**Goal of the exercise**
Of all the lines in the entries below, give again exactly those starting at the line containing "Comprobá que no sos un robot" and ending at the line containing "completá este formulario", both ends included, and no others.
○ ○ ○ ○ ○ ○ ○
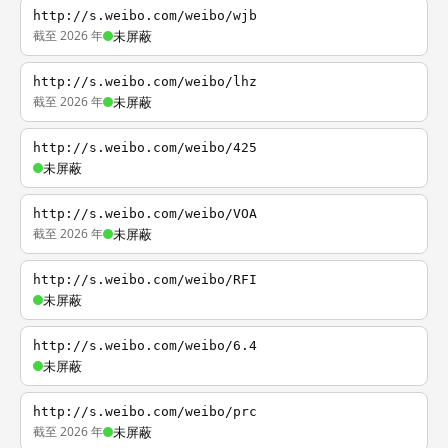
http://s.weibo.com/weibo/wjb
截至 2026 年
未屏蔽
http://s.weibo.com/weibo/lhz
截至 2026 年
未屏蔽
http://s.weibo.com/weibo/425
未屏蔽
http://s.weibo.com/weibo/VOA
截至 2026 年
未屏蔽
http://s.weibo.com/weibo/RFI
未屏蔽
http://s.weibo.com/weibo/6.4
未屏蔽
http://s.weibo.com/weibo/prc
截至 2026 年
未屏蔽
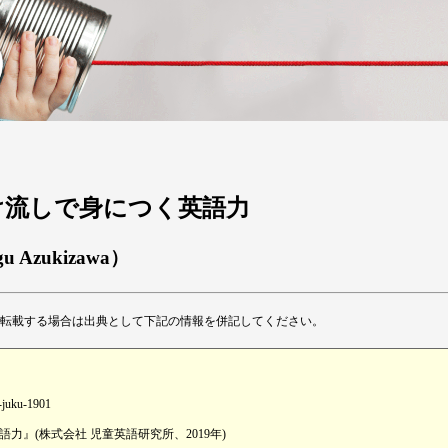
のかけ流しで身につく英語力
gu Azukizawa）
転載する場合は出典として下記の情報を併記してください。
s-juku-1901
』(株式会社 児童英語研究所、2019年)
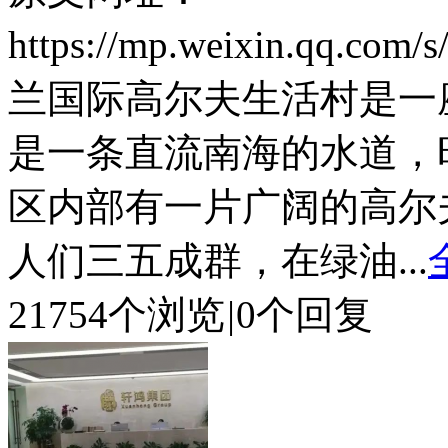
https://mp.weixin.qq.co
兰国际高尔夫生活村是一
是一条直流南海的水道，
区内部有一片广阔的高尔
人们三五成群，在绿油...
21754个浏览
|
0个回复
○ ○ ○ ○ ○ ○ ○
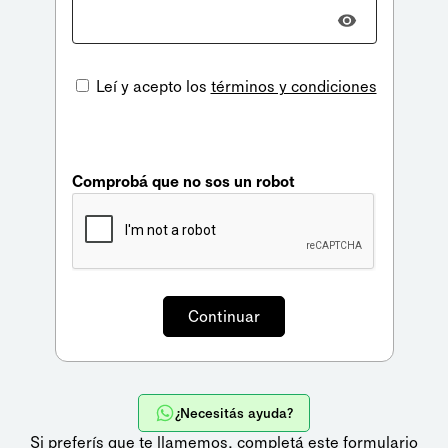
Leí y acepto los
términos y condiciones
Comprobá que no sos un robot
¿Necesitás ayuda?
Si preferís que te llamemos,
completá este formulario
○ ○ ○ ○ ○ ○ ○
**Exercise result**
Comprobá que no sos un robot
¿Necesitás ayuda?
Si preferís que te llamemos,
completá este formulario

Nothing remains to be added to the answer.